Let me try to show this. The only (non-constant) random variable here is $\epsilon$, while $f(X)$ and $\hat{Y} = \hat{f}(X)$ are constant random variables (so their expectations is equal to their only value).
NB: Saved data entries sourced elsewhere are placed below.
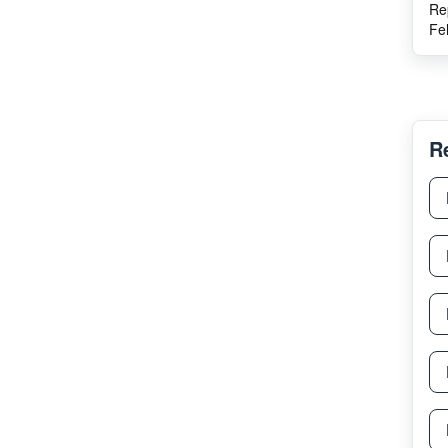
Re
Fe
R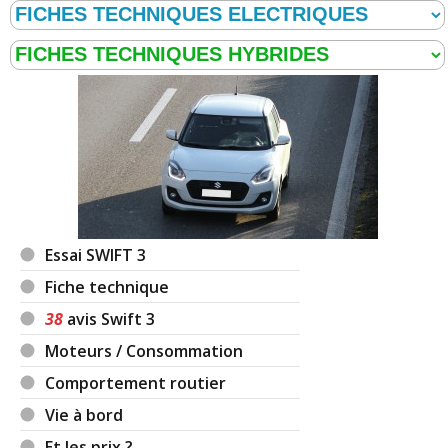
Essai SWIFT 3
Fiche technique
38
avis Swift 3
Moteurs / Consommation
Comportement routier
Vie à bord
Et les prix ?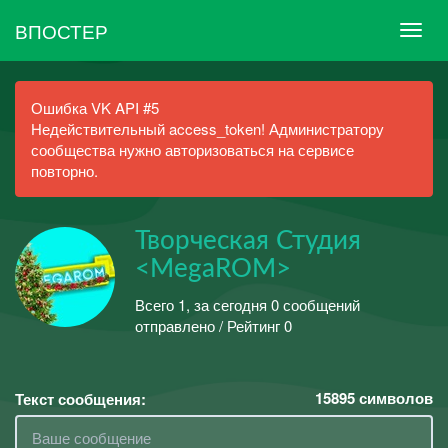
ВПОСТЕР
Ошибка VK API #5
Недействительный access_token! Администратору
сообщества нужно авторизоваться на сервисе
повторно.
Творческая Студия
<MegaROM>
Всего 1, за сегодня 0 сообщений
отправлено / Рейтинг 0
15895
символов
Текст сообщения: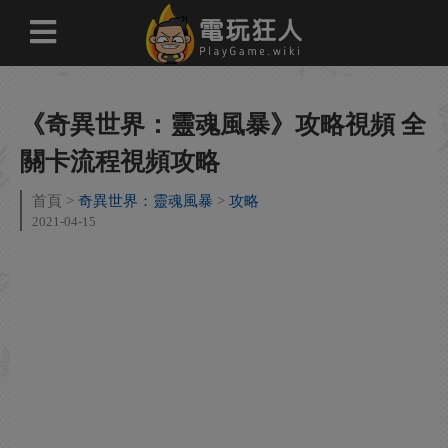
《奇異世界：靈魂風暴》攻略視頻 全
關卡流程視頻攻略
首頁
奇異世界：靈魂風暴
攻略
2021-04-15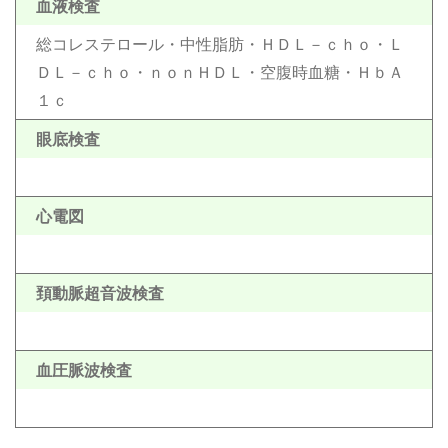
血液検査
総コレステロール・中性脂肪・ＨＤＬ－ｃｈｏ・Ｌ
ＤＬ－ｃｈｏ・ｎｏｎＨＤＬ・空腹時血糖・ＨｂＡ
１ｃ
眼底検査
心電図
頚動脈超音波検査
血圧脈波検査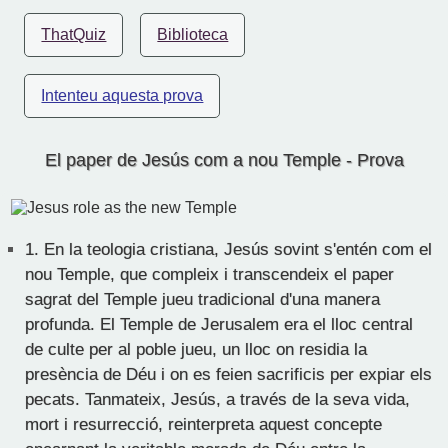
ThatQuiz
Biblioteca
Intenteu aquesta prova
El paper de Jesús com a nou Temple - Prova
1.
En la teologia cristiana, Jesús sovint s'entén com el
nou Temple, que compleix i transcendeix el paper
sagrat del Temple jueu tradicional d'una manera
profunda. El Temple de Jerusalem era el lloc central
de culte per al poble jueu, un lloc on residia la
presència de Déu i on es feien sacrificis per expiar els
pecats. Tanmateix, Jesús, a través de la seva vida,
mort i resurrecció, reinterpreta aquest concepte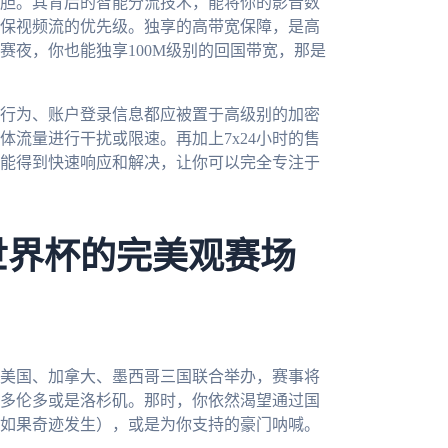
胆。其背后的智能分流技术，能将你的影音数
保视频流的优先级。独享的高带宽保障，是高
赛夜，你也能独享100M级别的回国带宽，那是
行为、账户登录信息都应被置于高级别的加密
流量进行干扰或限速。再加上7x24小时的售
能得到快速响应和解决，让你可以完全专注于
世界杯的完美观赛场
由美国、加拿大、墨西哥三国联合举办，赛事将
多伦多或是洛杉矶。那时，你依然渴望通过国
如果奇迹发生），或是为你支持的豪门呐喊。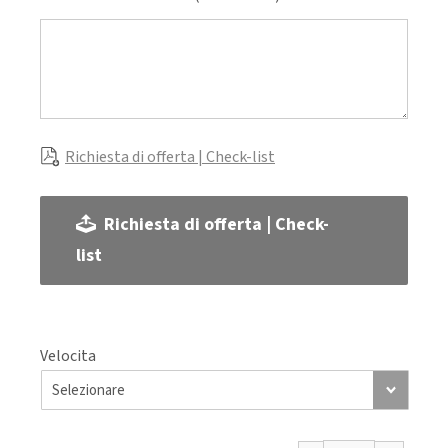
Richiesta di offerta | Check-list
Richiesta di offerta | Check-
list
Velocita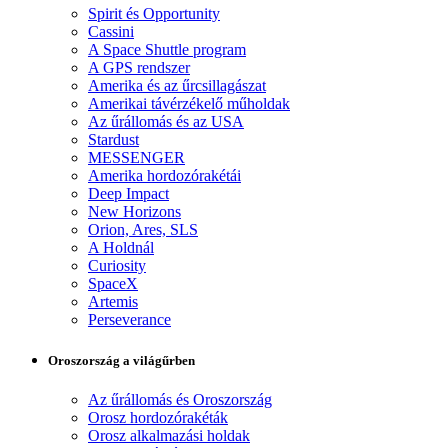
Spirit és Opportunity
Cassini
A Space Shuttle program
A GPS rendszer
Amerika és az űrcsillagászat
Amerikai távérzékelő műholdak
Az űrállomás és az USA
Stardust
MESSENGER
Amerika hordozórakétái
Deep Impact
New Horizons
Orion, Ares, SLS
A Holdnál
Curiosity
SpaceX
Artemis
Perseverance
Oroszország a világűrben
Az űrállomás és Oroszország
Orosz hordozórakéták
Orosz alkalmazási holdak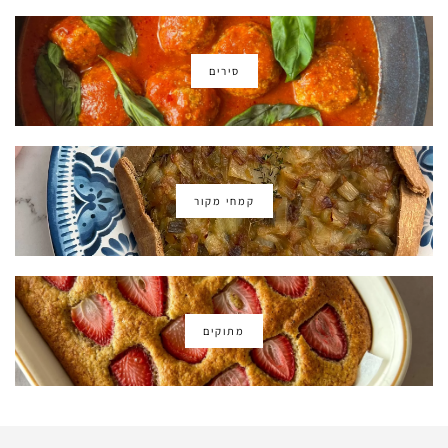
סירים
קמחי מקור
מתוקים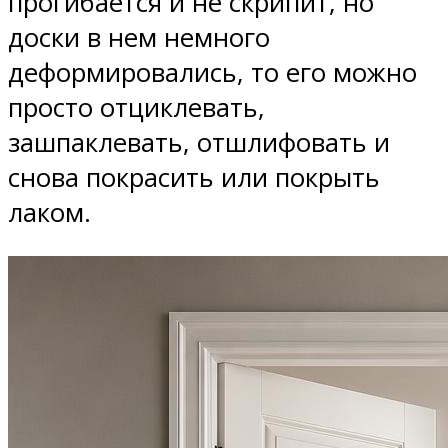
прогибается и не скрипит, но
доски в нем немного
деформировались, то его можно
просто отциклевать,
зашпаклевать, отшлифовать и
снова покрасить или покрыть
лаком.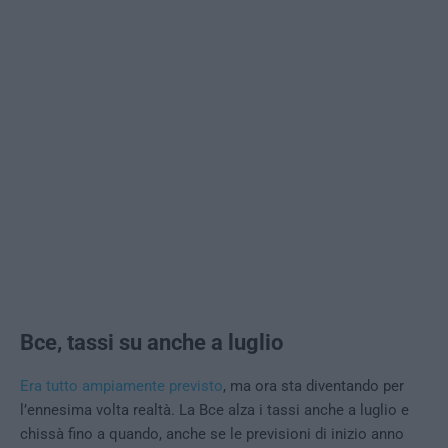
Bce, tassi su anche a luglio
Era tutto ampiamente previsto
, ma ora sta diventando per
l’ennesima volta realtà. La Bce alza i tassi anche a luglio e
chissà fino a quando, anche se le previsioni di inizio anno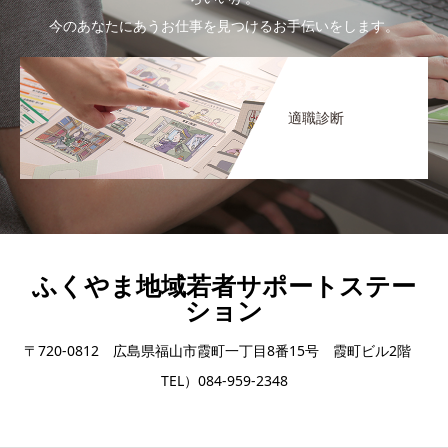
今のあなたにあうお仕事を見つけるお手伝いをします。
適職診断
ふくやま地域若者サポートステー
ション
〒720-0812 広島県福山市霞町一丁目8番15号 霞町ビル2階
TEL）084-959-2348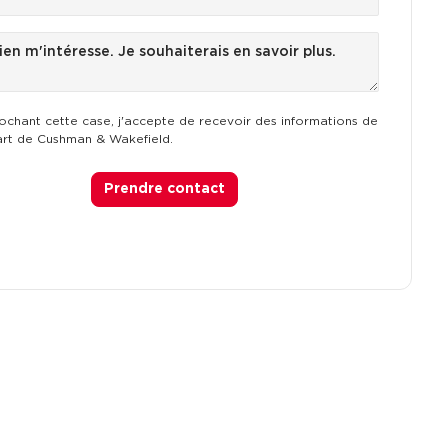
ochant cette case, j'accepte de recevoir des informations de
art de Cushman & Wakefield.
Prendre contact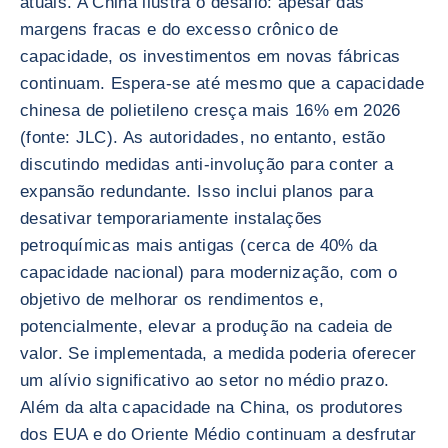
atuais. A China ilustra o desafio: apesar das
margens fracas e do excesso crônico de
capacidade, os investimentos em novas fábricas
continuam. Espera-se até mesmo que a capacidade
chinesa de polietileno cresça mais 16% em 2026
(fonte: JLC). As autoridades, no entanto, estão
discutindo medidas anti-involução para conter a
expansão redundante. Isso inclui planos para
desativar temporariamente instalações
petroquímicas mais antigas (cerca de 40% da
capacidade nacional) para modernização, com o
objetivo de melhorar os rendimentos e,
potencialmente, elevar a produção na cadeia de
valor. Se implementada, a medida poderia oferecer
um alívio significativo ao setor no médio prazo.
Além da alta capacidade na China, os produtores
dos EUA e do Oriente Médio continuam a desfrutar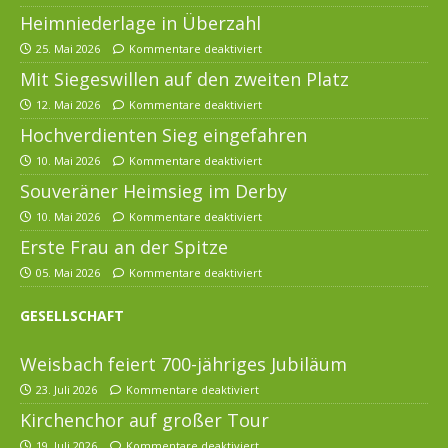
Heimniederlage in Überzahl
25. Mai 2026
Kommentare deaktiviert
Mit Siegeswillen auf den zweiten Platz
12. Mai 2026
Kommentare deaktiviert
Hochverdienten Sieg eingefahren
10. Mai 2026
Kommentare deaktiviert
Souveräner Heimsieg im Derby
10. Mai 2026
Kommentare deaktiviert
Erste Frau an der Spitze
05. Mai 2026
Kommentare deaktiviert
GESELLSCHAFT
Weisbach feiert 700-jähriges Jubiläum
23. Juli 2026
Kommentare deaktiviert
Kirchenchor auf großer Tour
19. Juli 2026
Kommentare deaktiviert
So, we start with the following expression.
\begin{align}
\mathbb{E} \left[ (Y - \hat{Y})^2 \right] \tag{1}\label{1}
\end{align}
Now, we just apply the distributive property, so \ref{1} becomes
\begin{align}
\mathbb{E} \left[ Y^2 - 2Y \hat{Y} + \hat{Y}^2 \right] \tag{2}\label{2}
\end{align}
Given the linearity of the expectation, we can write \ref{2} as follows
\begin{align}
\mathbb{E} \left[ Y^2 \right] - \mathbb{E} \left[ 2Y \hat{Y} \right] + \mathbb{E} \left[\hat{Y}^2 \right] \tag{3}\label{3}
\end{align}
Given that $\hat{Y} = \hat{f}(X)$ is a constant and that we can take constants out of the expectations, we have
\begin{align}
\mathbb{E} \left[ Y^2 \right] - 2 \hat{Y} \mathbb{E} \left[ Y \right] + \hat{Y}^2 \tag{4}\label{4}
\end{align}
Now, let's replace $Y$ with $f(X) + \epsilon$, to obtain
\begin{align}
\mathbb{E} \left[ \left( f(X) + \epsilon \right)^2 \right] - 2 \hat{Y} \mathbb{E} \left[ f(X) + \epsilon \right] + \hat{Y}^2 \tag{5}\label{5}
\end{align}
Now, in the book, they assume that $\epsilon \sim \mathcal{N}(0, \sigma)$, so $\mathbb{E}\left[ \epsilon \right] = 0$ (i.e. the expected value of $\epsilon$ is just the mean of the Gaussian, which is assumed to be zero). So, \ref{5} becomes
\begin{align}
&\mathbb{E} \left[ \left( f(X) + \epsilon \right)^2 \right] - 2 \hat{Y} \left( \mathbb{E} \left[ f(X) \right] + \mathbb{E} \left[ \epsilon \right] \right) + \hat{Y}^2
= \\
&\mathbb{E} \left[ \left( f(X) + \epsilon \right)^2 \right] - 2 \hat{Y} \left( f(X) + 0 \right) + \hat{Y}^2
= \\
&\mathbb{E} \left[ \left( f(X) + \epsilon \right)^2 \right] - 2 \hat{Y} f(X) + \hat{Y}^2
= \\
&\mathbb{E} \left[ f(X)^2 + 2 f(X) \epsilon + \epsilon^2 \right] - 2 \hat{Y} f(X) + \hat{Y}^2 =
\\
&\mathbb{E} \left[ f(X)^2 \right] + \mathbb{E} \left[ 2 f(X) \epsilon \right] + \mathbb{E} \left[ \epsilon^2 \right] - 2 \hat{Y} f(X) + \hat{Y}^2 = \\
& \mathbb{E} \left[ \epsilon^2 \right] + f(X)^2 - 2 \hat{Y} f(X) + \hat{Y}^2
=
\\
&
\mathbb{E} \left[ \epsilon^2 \right] + \left(f(X) - \hat{Y} \right)^2 \tag{6}\label{6}
\end{align}
Now, note that the variance of a random variable $Z$ is defined as
$$\operatorname {Var} (Z)=\mathbb {E} \left[(Z - \mu_Z )^{2}\right]$$
In our case, $\mu_Z$ is zero, so the variance of $\epsilon$ is $\mathbb{E} \left[ \epsilon^2 \right]$, so \ref{6} becomes
\begin{align}
\operatorname{Var} (\epsilon) + \left(f(X) - \hat{Y} \right)^2 \\
\tag{7}\label{7}
\end{align}
You can also come up with the same result in a different and simpler way, i.e. rewrite $\mathbb{E}\left[ \left( f(X) + \epsilon - \hat f(X) \right)^2 \right]$ as $\mathbb{E}\left[ \left( \left(f(X) - \hat f(X)\right) +\epsilon \right)^2 \right]$, then you apply the distributive property and similar rules that I applied above to derive the same result.